There are many people out there who have funny stories to tell, but it’s the writing-it-down part that’s tricky. I can tell you that even though writing is a gift, it is not one that comes with a set of instructions or an autopilot. You wonder why a lot of writers go crazy, drink themselves to death, or become recluses? Because it is hard work! I know. I could never have guessed that this little piggy would end up taking more than two years to write, but I should have known from my experience with real voyages. As Billy Cruiser says in an earlier book, “The best navigators are not always certain where they are, but they are always aware of their uncertainty.” Longer-than-expected voyages come with the territory if you are truly a sailor.

As I said before, sometimes you look for the story, and sometimes it comes to you. So if you are asking yourself the question, “What on earth is Jimmy doing writing a book about a pig instead of about boats, islands, bars, ballads, and beaches?” the answer is simple: “Swine Not?” I hope you enjoy this story.

— Jimmy Buffett November 5, 2007 Palm Beach, FLORIDA


Don’t Look Down

Rumpy The Pig Speaks
I think there comes a time in everyone’s life when the werewolf-like winds of misdirection and the beasts of bad timing put us in an impossible situation. In my case, the question was this: How did a 151-pound pet pig manage to live undetected in a four-star hotel in New York up until this very moment? And what was a pig like me doing, shivering on the ledge of the hotel roof, twenty-five stories above Fifth Avenue?

”Don’t jump,” I heard a voice call out.

”I have no intention of jumping!” I wanted to reply, but I was too scared to move, much less carry on a conversation. The ice beneath my feet gave no quarter. The wind howled and swirled above my head. I prayed that I wouldn’t be turned instantly into an iceboat sail and be sent over the edge — for it was a long, long way down.

”Don’t jump,” the voice repeated.

I had no idea where it was coming from, and I did not dare look down. The skyline of Manhattan was at eye level and bobbing like an apple in a tub. The trees of Central Park bent and swayed in a fierce wind. The noise from the busy avenue below me would block out any attempt I made to squeal for help.

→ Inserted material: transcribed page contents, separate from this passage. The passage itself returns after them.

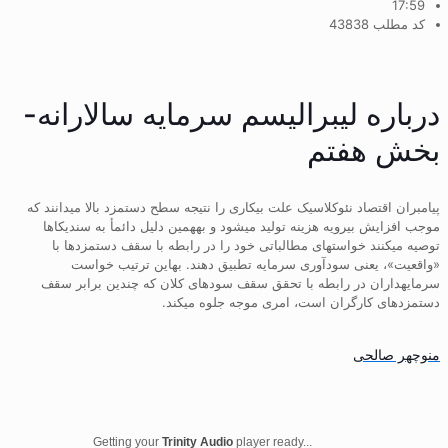
17:59
کد مطلب 43838
درباره لیبرالیسم سرمایه سالارانه-
بخش هفتم
پیامبران اقتصاد نئوکلاسیک علت بیکاری را نتیجه سطح دستمزد بالا میدانند که
موجب افزایش بیرویه هزینه تولید میشود و بههمین دلیل دائمأ به سندیکاها
توصیه میکنند خواستهای مطالباتی خود را در رابطه با سقف دستمزدها با
«واقعیت»، یعنی سودآوری سرمایه تطبیق دهند. بهاین ترتیب خواست
سرمایهداران در رابطه با تحقق سقف سودهای کلان که چندین برابر سقف
دستمزدهای کارگران است، امری موجه جلوه میکند.
منوچهر صالحی
Getting your
Trinity Audio
player ready...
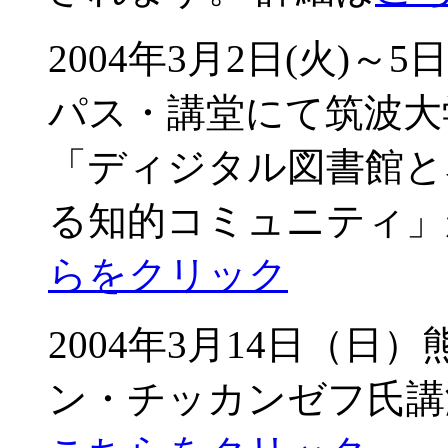
2004年3月2日(火)
パス・講堂にて筑波大
「ディジタル図書館と
る知的コミュニティ」
らをクリック
2004年3月14日（
ン・チッカンゼフ氏講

I did not sign up for this kind of trip. Pets rarely do. Our owners just assume we want to go along, and we often find ourselves riding off into the sunset with the excess baggage, iPods, cell phones, and Igloo coolers that belong to our well-intentioned but misinformed masters and mistresses. Pigs are not allowed in four-star hotels in New York City. Somebody should have thought about that before they brought me here.

If only this ice could melt beneath my short, trembling legs. Perched on the ledge, minutes away from turning into a very porky Popsicle, I would have given anything for a local news crew in a helicopter to hover above my chilly head and send some caring soul to rescue me.

A sudden gust of wind slammed into my side, and I did the only thing I could — I stiffened every muscle in my body and resisted the force with all my might. I was as rigid as one of the statues in Central Park across the street. It seemed like an eternity before the wind finally subsided, but I still couldn’t relax a muscle. And then I saw the tiniest bubble of hope arch above the trees. The survival corner of my brain blared out a warning: Don’t look down! Don’t look down!

I sucked in a gulp of fresh air, and for an instant, it was void of the telltale scents of the millions of city animals, plants, and machines I had come to know so well. I ignored the flashing red warning light in my brain, and I let my head tilt ever so slightly down past the ice-covered ledge, down over the trail of taxicabs creeping up Fifth Avenue to the spot where the ball had landed.

”Don’t jump,” the voice called out again.

I was both scared and relieved that someone was watching me, but my eyes were now fixed on that ball as it hit the ground. It was not a falling star, a meteor, or one of a thousand things that could fall out of a New York City sky. No, it was a soccer ball, and it instantly reminded me of where this whole story started, in a much more peaceful place called Pancake Park in a much smaller and quieter town called Vertigo, Tennessee.